Cost concerns imperil campaign funding bill

State Senate president says public financing proposal would worsen Maryland's projected deficit

March 31, 2007|By Andrew A. Green | Andrew A. Green,Sun reporter

Amid a highly charged court case about the role of monied interests in Maryland politics, the state Senate is set to debate public financing for General Assembly races. But concerns about the measure's cost - more than $30 million over four years - could sidetrack the proposal.

The House of Delegates passed a similar bill last year, and leaders there remain confident that it could win House approval again. A Senate committee endorsed the plan this week, and backers think their chances have improved since the release this month of FBI transcripts of conversations showing former Democratic Sen. Thomas L. Bromwell, in a meeting with an undercover agent, apparently bragging about doing the bidding of corporations who funded his campaigns.

"There are lots of candidates, including incumbents, who don't want to do the `dial for dollars' to ask big-pocket contributors to give them a few bucks," said Sen.
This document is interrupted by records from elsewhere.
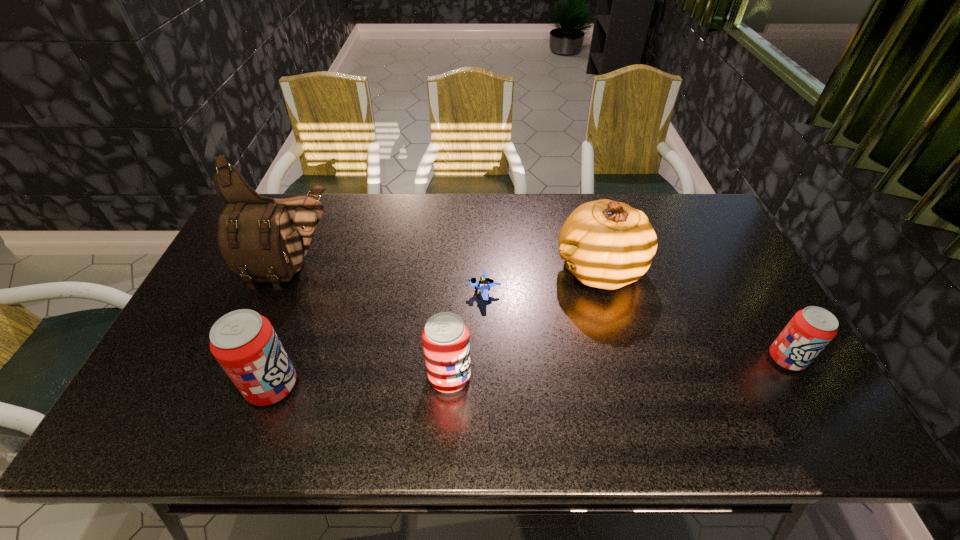 Identify the location of blank region between the Lego and the fifth object from left to right. (542, 281).

Where is `unoccupied area between the leftmost soda can and the rightmost soda can`? unoccupied area between the leftmost soda can and the rightmost soda can is located at coordinates (529, 372).

Find the location of `free space between the tallest object and the fifth object from left to right`. free space between the tallest object and the fifth object from left to right is located at coordinates pyautogui.click(x=446, y=269).

The height and width of the screenshot is (540, 960). What are the coordinates of `vacant area that lies between the leftmost soda can and the shoulder bag` in the screenshot? It's located at (283, 328).

Find the location of a particular element. object that is the closest one to the leftmost soda can is located at coordinates (262, 239).

Identify the location of object that can be found as the closest to the leftmost soda can. pos(262,239).

Where is `soda can that is the nearest to the shortest object`? soda can that is the nearest to the shortest object is located at coordinates pos(445,338).

Locate which soda can ranks third in proximity to the shoulder bag. Please provide its 2D coordinates. Your answer should be formatted as a tuple, i.e. [(x, y)], where the tuple contains the x and y coordinates of a point satisfying the conditions above.

[(810, 330)]

This screenshot has height=540, width=960. Find the location of `vacant position in the image that satisfies the following two spatial constraints: 1. on the surface of the rightmost object; 2. on the surface of the leftmost soda can`. vacant position in the image that satisfies the following two spatial constraints: 1. on the surface of the rightmost object; 2. on the surface of the leftmost soda can is located at coordinates (802, 386).

Find the location of `vacant space that satisfies the following two spatial constraints: 1. on the surface of the shortest soda can; 2. on the surface of the leftmost soda can`. vacant space that satisfies the following two spatial constraints: 1. on the surface of the shortest soda can; 2. on the surface of the leftmost soda can is located at coordinates (802, 386). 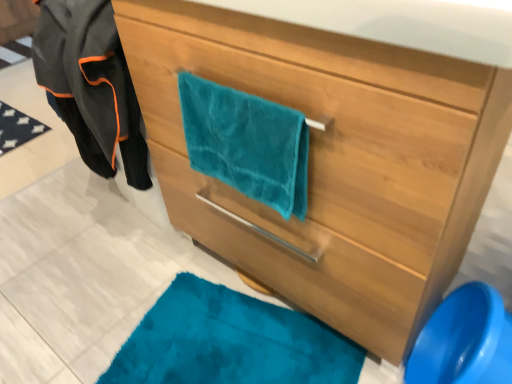 The height and width of the screenshot is (384, 512). I want to click on free space above teal fabric towel at center (from a real-world perspective), so click(142, 298). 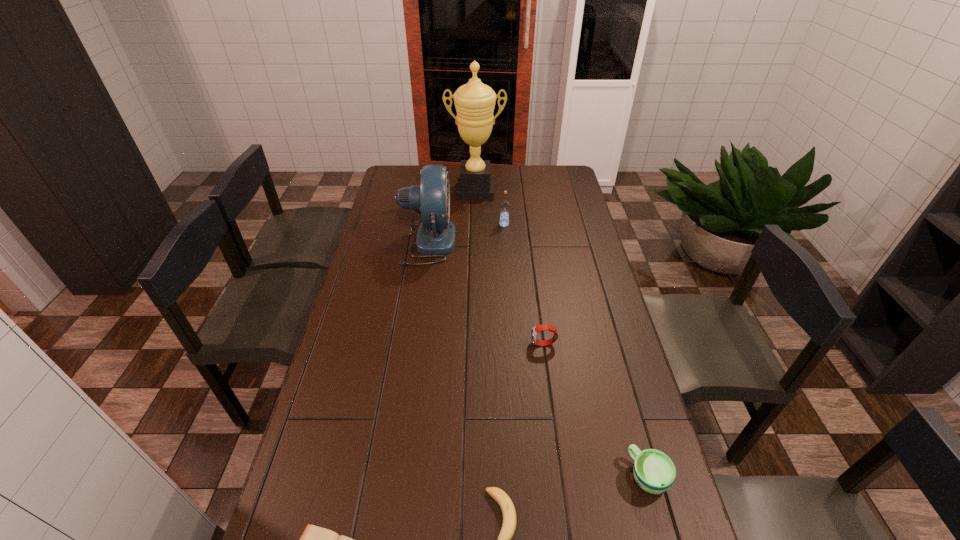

Paul G. Pinsky, the Prince George's Democrat who sponsored the bill. "Many people don't want to be touched with the stain going around with big money in politics."

Even so, backers acknowledge that the prospects for the bill, which is due for debate in the full Senate on Monday, appear murky given the strong skepticism of Senate President Thomas V. Mike Miller and others in that chamber.

"It's the wrong bill at the wrong time," Miller said.

The public financing proposal mirrors legislation that has been in effect in Maine and Arizona for the past four elections. It would create a fund that would allocate up to $100,000 for a candidate in a contested state Senate race and $80,000 for a candidate in a contested House race.

Participation would be voluntary. To qualify, a candidate would have to show a minimum level of public support by collecting 350 contributions of $5 each and additional contributions totaling at least $6,750.

The vast majority of bills that are recommended by the standing committees of the General Assembly win easy passage. The legislature works on a strong committee system, where members specialize in a few areas of policy and generally trust the judgment of people on other committees.

But campaign finance - a topic in which every politician is an expert - is different.

A similar proposal cleared the Senate committee at the end of last year's General Assembly session, but backers, facing significant opposition on the floor, withdrew it before it could receive a vote.

Advocates of the bill worry that this could happen again, and they are trying to pressure senators to vote for it. Common Cause Maryland and Progressive Maryland, two government watchdog groups, have teamed up to lobby senators through phone banks and e-mail campaigns.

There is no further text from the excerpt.